→ What this task involves
Since the pictures are not wanted, copy only the text of every record exactly.

------ Input for this task

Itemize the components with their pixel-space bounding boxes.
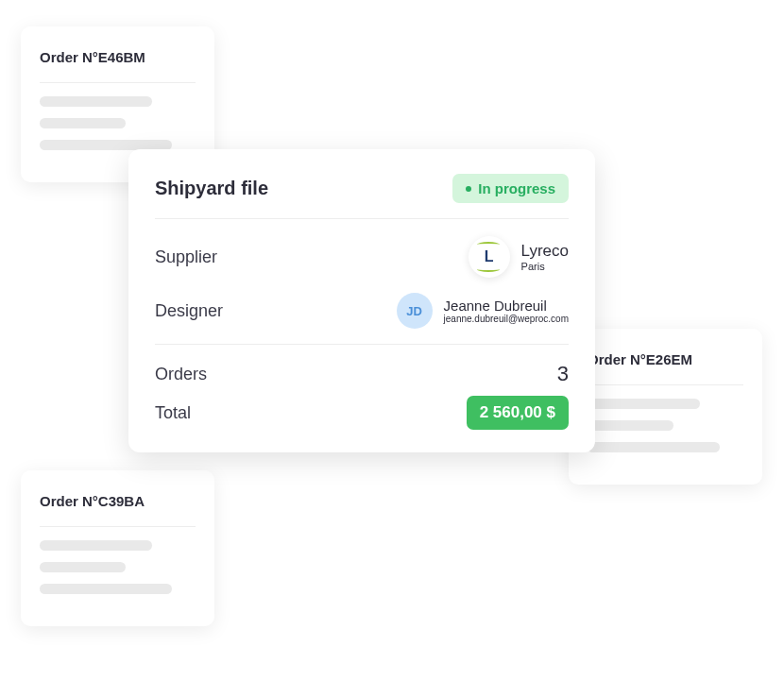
skeleton-line bbox=[40, 562, 126, 572]
order-card-title: Order N°E46BM bbox=[40, 49, 196, 65]
status-text: In progress bbox=[478, 180, 555, 196]
divider bbox=[155, 344, 569, 345]
skeleton-line bbox=[40, 118, 126, 128]
supplier-logo-icon: L bbox=[469, 236, 510, 278]
status-badge: In progress bbox=[452, 174, 569, 203]
divider bbox=[40, 526, 196, 527]
shipyard-file-card: Shipyard file In progress Supplier L Lyr… bbox=[128, 149, 595, 452]
order-card-title: Order N°E26EM bbox=[588, 351, 743, 367]
supplier-label: Supplier bbox=[155, 247, 217, 267]
total-badge: 2 560,00 $ bbox=[467, 396, 569, 430]
supplier-name: Lyreco bbox=[521, 242, 569, 261]
designer-label: Designer bbox=[155, 301, 223, 321]
divider bbox=[155, 218, 569, 219]
status-dot-icon bbox=[466, 186, 471, 192]
order-card-title: Order N°C39BA bbox=[40, 493, 196, 509]
card-title: Shipyard file bbox=[155, 178, 268, 199]
supplier-block[interactable]: L Lyreco Paris bbox=[469, 236, 569, 278]
divider bbox=[588, 384, 743, 385]
total-label: Total bbox=[155, 403, 191, 423]
skeleton-line bbox=[40, 540, 152, 551]
skeleton-line bbox=[588, 399, 700, 409]
avatar: JD bbox=[397, 293, 433, 329]
designer-name: Jeanne Dubreuil bbox=[444, 298, 569, 314]
skeleton-line bbox=[40, 584, 172, 594]
supplier-city: Paris bbox=[521, 261, 569, 272]
order-card-e26em[interactable]: Order N°E26EM bbox=[569, 329, 762, 485]
designer-email: jeanne.dubreuil@weproc.com bbox=[444, 314, 569, 324]
orders-count: 3 bbox=[557, 362, 569, 386]
divider bbox=[40, 82, 196, 83]
skeleton-line bbox=[40, 96, 152, 107]
order-card-c39ba[interactable]: Order N°C39BA bbox=[21, 470, 214, 626]
designer-block[interactable]: JD Jeanne Dubreuil jeanne.dubreuil@wepro… bbox=[397, 293, 569, 329]
orders-label: Orders bbox=[155, 365, 207, 384]
skeleton-line bbox=[588, 442, 720, 452]
skeleton-line bbox=[588, 420, 673, 431]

------------

→ Exercise solution
Itemize the components with their pixel-space bounding boxes.
skeleton-line bbox=[40, 562, 126, 572]
order-card-title: Order N°E46BM bbox=[40, 49, 196, 65]
status-text: In progress bbox=[478, 180, 555, 196]
divider bbox=[155, 344, 569, 345]
skeleton-line bbox=[40, 118, 126, 128]
supplier-logo-icon: L bbox=[469, 236, 510, 278]
status-badge: In progress bbox=[452, 174, 569, 203]
divider bbox=[40, 526, 196, 527]
shipyard-file-card: Shipyard file In progress Supplier L Lyr… bbox=[128, 149, 595, 452]
order-card-title: Order N°E26EM bbox=[588, 351, 743, 367]
supplier-label: Supplier bbox=[155, 247, 217, 267]
total-badge: 2 560,00 $ bbox=[467, 396, 569, 430]
supplier-name: Lyreco bbox=[521, 242, 569, 261]
designer-label: Designer bbox=[155, 301, 223, 321]
divider bbox=[155, 218, 569, 219]
status-dot-icon bbox=[466, 186, 471, 192]
order-card-title: Order N°C39BA bbox=[40, 493, 196, 509]
card-title: Shipyard file bbox=[155, 178, 268, 199]
supplier-block[interactable]: L Lyreco Paris bbox=[469, 236, 569, 278]
divider bbox=[588, 384, 743, 385]
total-label: Total bbox=[155, 403, 191, 423]
skeleton-line bbox=[40, 540, 152, 551]
skeleton-line bbox=[588, 399, 700, 409]
avatar: JD bbox=[397, 293, 433, 329]
designer-name: Jeanne Dubreuil bbox=[444, 298, 569, 314]
skeleton-line bbox=[40, 584, 172, 594]
supplier-city: Paris bbox=[521, 261, 569, 272]
order-card-e26em[interactable]: Order N°E26EM bbox=[569, 329, 762, 485]
designer-email: jeanne.dubreuil@weproc.com bbox=[444, 314, 569, 324]
orders-count: 3 bbox=[557, 362, 569, 386]
divider bbox=[40, 82, 196, 83]
skeleton-line bbox=[40, 96, 152, 107]
order-card-c39ba[interactable]: Order N°C39BA bbox=[21, 470, 214, 626]
designer-block[interactable]: JD Jeanne Dubreuil jeanne.dubreuil@wepro… bbox=[397, 293, 569, 329]
orders-label: Orders bbox=[155, 365, 207, 384]
skeleton-line bbox=[588, 442, 720, 452]
skeleton-line bbox=[588, 420, 673, 431]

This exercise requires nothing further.